The theory that the Jan. 1 fire was responsible has generated the most public speculation.

That wildfire started in the ridge area sometime after midnight, detected by residents of the nearby Palisades Highlands neighborhood, which is part of Pacific Palisades. Firefighters put it out and before 5 a.m. it was considered contained with no structures damaged or anyone injured. The city’s fire department did not say what caused it.

The fire was practically forgotten until six days later.

fire in palisades super catcher ocean water drop plane firefighting
A Super Scooper drops ocean water onto a hillside as the Palisades Fire rages on January 7.Brian van der Brug / Los Angeles Times via Getty Images

Around 8:20 a.m. on Jan. 7, Darrin Hurwitz set out on his usual walk along a mountainside trail near his home in the Marquez Knolls neighborhood. It was very windy: Authorities had already issued an alert that gusty conditions put Los Angeles at high risk for fires.

An hour into the hike, as he passed a rock known as Skull Rock, he said, he noticed a strip of charred vegetation and smelled smoke. Hurwitz said that, remembering the New Year’s Day fire, he didn’t think much of it, assuming the smell was left over from it, or that he was detecting fires somewhere else far away.

Hurwitz, a 49-year-old lawyer, said he stopped about two hundred feet from the burn scar and saw no smoke or anything notable. “It wasn’t enough to think there was something suspicious,” he said. Hours later, his family escaped the fire that was ravaging the neighborhood, but their house was destroyed.

Mid-morning, a group of runners saw flames and smoke near Skull Rock and ran away, taking photos and videos as they escaped to safety. Palisades Highlands residents reported seeing the growing fire from their homes around 10:30 a.m.

The sight of the flames made Beni Oren and his friends flee.
The sight of flames from the Palisades Fire caused Beni Oren and his friends to flee on the morning of January 7.Courtesy of Beni Oren

Having two fires in roughly the same area six days apart has fueled speculation that the Palisades Fire was sparked by a flare-up of the previous one. But experts are divided on whether that is a viable explanation. A 2023 wildfire that destroyed the town of Lahaina on the Hawaiian island of Maui was found to be the result of a smaller fire reigniting, although only a few hours separated those fires.

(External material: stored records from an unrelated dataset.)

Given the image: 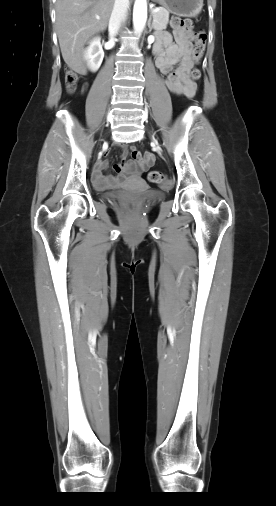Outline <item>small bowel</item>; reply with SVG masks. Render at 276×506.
<instances>
[{"label": "small bowel", "instance_id": "obj_1", "mask_svg": "<svg viewBox=\"0 0 276 506\" xmlns=\"http://www.w3.org/2000/svg\"><path fill=\"white\" fill-rule=\"evenodd\" d=\"M191 34L181 30L174 31L175 42L169 35H160L154 47L156 65L165 76L164 84L173 93L191 98L195 95L196 85L189 77L192 67L190 52L192 44ZM178 67L174 69V65ZM130 153L131 160H126ZM154 162L153 155H142L136 147L129 150L124 148L121 161L115 166L116 177L104 176L103 170L107 166L105 160H100L93 173L96 187L104 189L109 186L125 183L129 178H138L141 171L148 169Z\"/></svg>", "mask_w": 276, "mask_h": 506}]
</instances>
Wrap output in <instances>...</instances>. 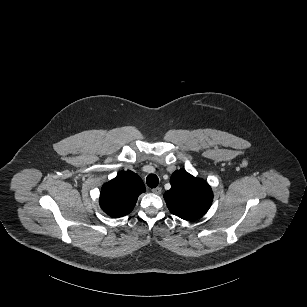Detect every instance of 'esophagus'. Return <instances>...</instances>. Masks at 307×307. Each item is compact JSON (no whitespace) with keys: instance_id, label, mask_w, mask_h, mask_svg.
I'll return each instance as SVG.
<instances>
[{"instance_id":"34e87169","label":"esophagus","mask_w":307,"mask_h":307,"mask_svg":"<svg viewBox=\"0 0 307 307\" xmlns=\"http://www.w3.org/2000/svg\"><path fill=\"white\" fill-rule=\"evenodd\" d=\"M162 188L161 187H156L154 189H152V192L156 195L161 194Z\"/></svg>"}]
</instances>
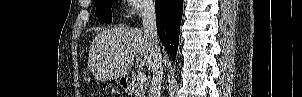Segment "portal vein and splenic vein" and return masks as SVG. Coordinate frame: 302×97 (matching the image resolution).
<instances>
[{
  "mask_svg": "<svg viewBox=\"0 0 302 97\" xmlns=\"http://www.w3.org/2000/svg\"><path fill=\"white\" fill-rule=\"evenodd\" d=\"M137 81L140 84L145 83L147 81L146 75L144 73H138L137 74Z\"/></svg>",
  "mask_w": 302,
  "mask_h": 97,
  "instance_id": "obj_1",
  "label": "portal vein and splenic vein"
}]
</instances>
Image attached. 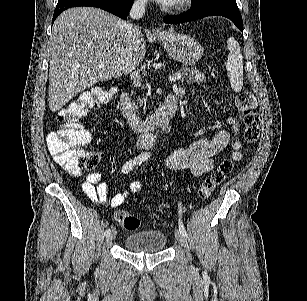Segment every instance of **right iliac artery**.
Here are the masks:
<instances>
[{
    "mask_svg": "<svg viewBox=\"0 0 307 301\" xmlns=\"http://www.w3.org/2000/svg\"><path fill=\"white\" fill-rule=\"evenodd\" d=\"M147 159H148V155L147 154H140V155H138L137 157H135L132 160L127 161L123 165L122 172L125 173V174L128 173L129 171H131L135 167V165H138V164L140 165L142 162H144ZM110 232H111V230L107 229L105 231V235L106 236L109 235Z\"/></svg>",
    "mask_w": 307,
    "mask_h": 301,
    "instance_id": "82829eb1",
    "label": "right iliac artery"
}]
</instances>
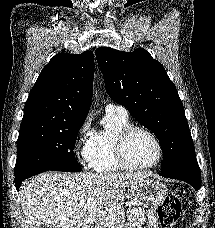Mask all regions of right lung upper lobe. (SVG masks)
I'll return each instance as SVG.
<instances>
[{"mask_svg":"<svg viewBox=\"0 0 215 228\" xmlns=\"http://www.w3.org/2000/svg\"><path fill=\"white\" fill-rule=\"evenodd\" d=\"M94 76V55L58 53L43 68L30 91L20 129L85 121Z\"/></svg>","mask_w":215,"mask_h":228,"instance_id":"right-lung-upper-lobe-1","label":"right lung upper lobe"}]
</instances>
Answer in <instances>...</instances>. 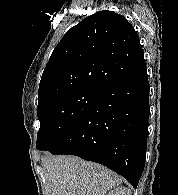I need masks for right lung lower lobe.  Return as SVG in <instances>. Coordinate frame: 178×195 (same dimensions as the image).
Returning a JSON list of instances; mask_svg holds the SVG:
<instances>
[{
	"mask_svg": "<svg viewBox=\"0 0 178 195\" xmlns=\"http://www.w3.org/2000/svg\"><path fill=\"white\" fill-rule=\"evenodd\" d=\"M148 117L145 66L100 89L82 120L50 152L102 164L136 188L144 170Z\"/></svg>",
	"mask_w": 178,
	"mask_h": 195,
	"instance_id": "98d812e1",
	"label": "right lung lower lobe"
}]
</instances>
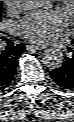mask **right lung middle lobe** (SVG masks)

For days or weeks after a fire, embers can lodge somewhere and stay hot, and tree roots can burn underground, Nordskog said. This effect is often seen in mountain forests and is not common in coastal brush like in the Pacific Palisades, he said. But it is possible, he said.

Scott Sweetow, a former ATF arson investigator, said he doubted that would happen in this case.

The relatively light vegetation of the Pacific Palisades landscape and the six-day stretch before the second fire ignited made its revival “incredibly unlikely,” he said.